Domaine clé pour le psychologue du travail. La loi de mai 2004 vise l'insertion/réinsertion, le maintien dans l'emploi par adaptation technique, le développement des compétences et la promotion sociale. Meignant (2003) distingue trois objectifs :

  1. Consolider l'existant : Apprentissages complémentaires liés au travail actuel ou à ses modifications.
  2. Préparer l'avenir : Maîtrise des nouveaux matériels/techniques.
  3. Accompagner les mouvements : Soutien à la mobilité ou promotion professionnelle.

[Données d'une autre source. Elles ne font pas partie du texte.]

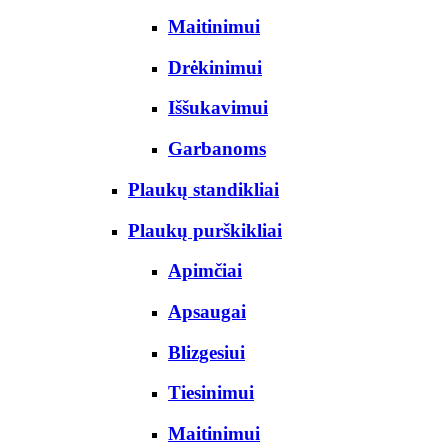
Maitinimui
Drėkinimui
Iššukavimui
Garbanoms
Plaukų standikliai
Plaukų purškikliai
Apimčiai
Apsaugai
Blizgesiui
Tiesinimui
Maitinimui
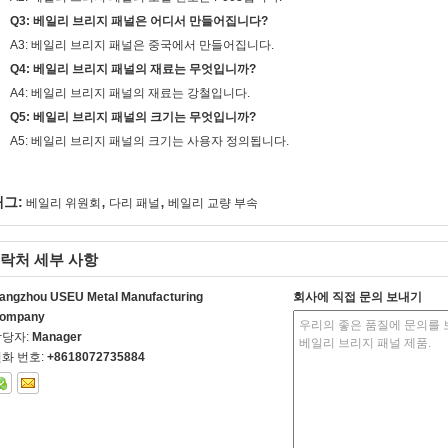
Q3: 베일리 브리지 패널은 어디서 만들어집니다?
A3: 베일리 브리지 패널은 중국에서 만들어집니다.
Q4: 베일리 브리지 패널의 재료는 무엇입니까?
A4: 베일리 브리지 패널의 재료는 강철입니다.
Q5: 베일리 브리지 패널의 크기는 무엇입니까?
A5: 베일리 브리지 패널의 크기는 사용자 정의됩니다.
,
,
태그:
베일리 위원회
다리 패널
베일리 교량 부속
락처 세부 사항
angzhou USEU Metal Manufacturing
회사에 직접 문의 보내기
ompany
담당자:
Manager
화 번호:
+8618072735884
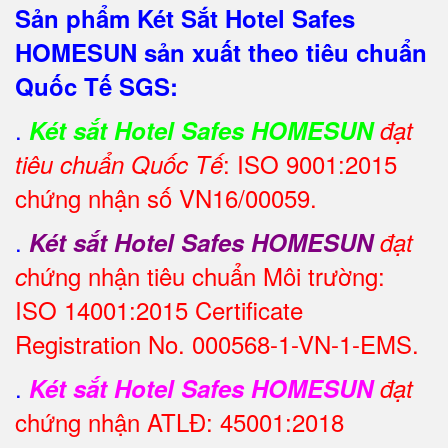
Sản phẩm Két Sắt Hotel Safes
HOMESUN sản xuất theo tiêu chuẩn
Quốc Tế SGS:
.
Két sắt Hotel Safes HOMESUN
đạt
: ISO 9001:2015
tiêu chuẩn Quốc Tế
chứng nhận số VN16/00059.
.
Két sắt Hotel Safes HOMESUN
đạt
hứng nhận tiêu chuẩn Môi trường:
c
ISO 14001:2015 Certificate
Registration No. 000568-1-VN-1-EMS.
.
Két sắt Hotel Safes HOMESUN
đạt
chứng nhận ATLĐ: 45001:2018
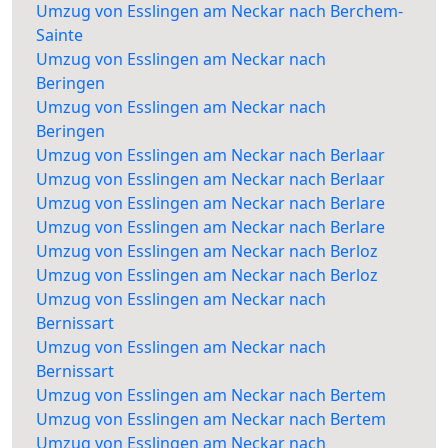
Umzug von Esslingen am Neckar nach Berchem-
Sainte
Umzug von Esslingen am Neckar nach
Beringen
Umzug von Esslingen am Neckar nach
Beringen
Umzug von Esslingen am Neckar nach Berlaar
Umzug von Esslingen am Neckar nach Berlaar
Umzug von Esslingen am Neckar nach Berlare
Umzug von Esslingen am Neckar nach Berlare
Umzug von Esslingen am Neckar nach Berloz
Umzug von Esslingen am Neckar nach Berloz
Umzug von Esslingen am Neckar nach
Bernissart
Umzug von Esslingen am Neckar nach
Bernissart
Umzug von Esslingen am Neckar nach Bertem
Umzug von Esslingen am Neckar nach Bertem
Umzug von Esslingen am Neckar nach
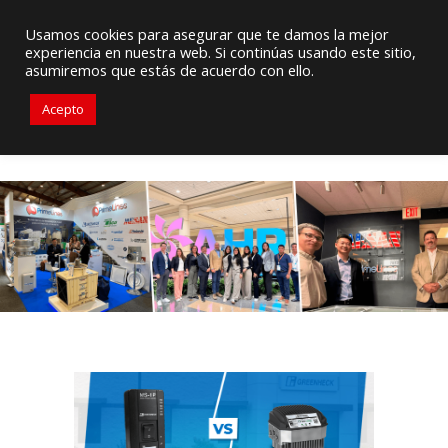
Proveedor de Suministros / Equipamiento HVAC
Usamos cookies para asegurar que te damos la mejor
experiencia en nuestra web. Si continúas usando este sitio,
+56976 264279
ventas@primelines-hvac.cl
asumiremos que estás de acuerdo con ello.
Acepto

La formation psychosociale

Application de la psychologie sociale visant l'amélioration des relations interpersonnelles et du fonctionnement de groupe, sans enseignement didactique mais par expérience de groupe. Elle vise la prise de conscience des attitudes profondes par le volontariat, le déconditionnement social (prise de distance avec le contexte habituel) et le maintien d'une distance analytique chez l'animateur.

La formation psychosociale par le questionnaire 360°

Outil de développement personnel évaluant la perception du sujet par différentes sources (pairs, direction, subordonnés, soi-même). Il sert à : favoriser la conscience de sa perception, repérer des manques pour formation, faire évoluer la culture participative et développer le travail d'équipe. Il est particulièrement adapté au développement managérial (Matuchet et al., 2005).